Marketing Plan, Community of Interest or Substantial Assistance
The marketing plan, community of interest or substantial assistance element is often difficult to clearly define. Courts look for on-going substantial assistance or control, the sophistication of the assistance and direction from the franchisor, and shared economic interests in the business relationship.7

A “marketing plan” has been interpreted as a franchisee being granted the right to engage in the business of offering, selling, or distributing goods or services under a marketing program or system prescribed in substantial part by the franchisor.8

Under the FTC Rule, “substantial assistance” can be found where the franchisor exercises significant control over, or gives the franchisee significant assistance in, the franchisee’s method of operation.9 The FTC Interpretive Guide sets forth that the more franchisees reasonably rely upon the franchisor’s control or assistance, the more likely the control or assistance will be considered “significant.” A franchisee’s reliance is likely to be great when they are relatively inexperienced in the business being offered for sale, or when they undertake a large financial risk. Similarly, franchisees are likely to reasonably rely on the franchisor’s control or assistance if the control or assistance is unique to that specific franchisor, as opposed to a typical practice employed by all businesses in the same industry.10 The FTC has also provided specific actions by the supplier, relating to methods of operations, which will automatically trigger the element of “significant control or assistance.”11 The FTC has also given some direction of other actions which may or may not constitute “significant control or assistance” depending on the circumstances and some items that it will not consider when evaluating this element.12 For instance, the FTC has stated that “assistance with promotional activities is not enough to constitute ‘significant’ assistance or control and that for control to be considered significant, such control must be for the “entire method of operation.”13 If the product supplied will only be a small portion of the products to be sold by the distributor, then it would not rise to the level of “significant” required under the FTC definition.14

Under certain state laws, the marketing plan and community of interest elements (the correlatives of the FTC’s significant assistance element) are subject to varying definitions. The marketing plan element generally exists where advice or training is given regarding the operation of the business and the sale of the products or services being offered.15 In other states, community of interest is generally considered to have broader scope than a marketing plan because as opposed to any intentional marketing activity, a simple continuing financial interest between the parties can trigger this element.16 Therefore, this applies to almost any commercial contractual relationship, and a distributor must look to the regulations and courts to determine how a particular state defines this element in the community of interest states.17

Fee
The fee element relates to separate consideration paid or promised by the franchisee business within a certain time period (usually six months) for the right to enter into the business relationship in combination with the other elements specified above.18 This fee may either be a direct payment to the franchisor or an affiliate or an indirect payment through the purchase of supplies or equipment at a price above market value.19 When evaluating whether a particular fee or cost constitutes a

franchise fee, regulators are not limited to initial lump sum payments, but may also consider other payments that occur or are promised within the applicable time period. Any payment that the franchisor/licensee charges to the franchisee/licensee that is not for ordianry business expenses may be considered a franchise fee.

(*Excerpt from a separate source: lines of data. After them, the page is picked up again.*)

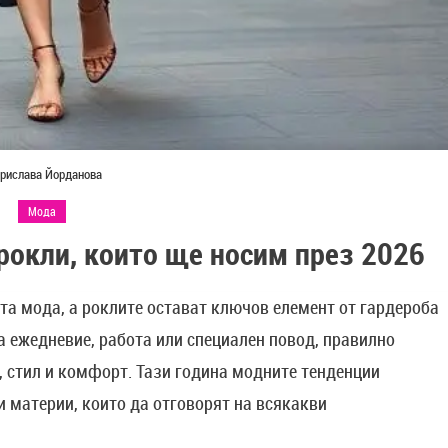
рислава Йорданова
Мода
рокли, които ще носим през 2026
ата мода, а роклите остават ключов елемент от гардероба
а ежедневие, работа или специален повод, правилно
 стил и комфорт. Тази година модните тенденции
и материи, които да отговорят на всякакви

Some examples of fees that may be considered franchise fees are royalty fees, training fees, inventory costs, or any other amount charged by the franchisor that is above market value or not for a business expense. Accordingly, it would appear that the simplest option to avoid being classifed a franchise relationship would be to eliminate any fee that would qualify as a franchise fee. However, due to the very broad interpretation of franchise fees, it can be more difficult to eliminate these types of fees than it would appear at first glance.

For instance, in a supplier distributor relationship, the franchisor/ supplier could choose not to charge any fee to the distributor for the right to sell the products, and then the franchisor/supplier could then sell all the products to the distribtor/franchisee for their bona fide wholesale price. However, under this structure, it will be important for the attorney to examine all amounts paid from the franchisee/distributor to the franchisor/supplier to ensure that none of these fees wold qualify as a franchise fee. Additionally, using the fee element to avoid being classified as a franchise relationship can be further complicated by business concerns, which will vary from one business concept to another.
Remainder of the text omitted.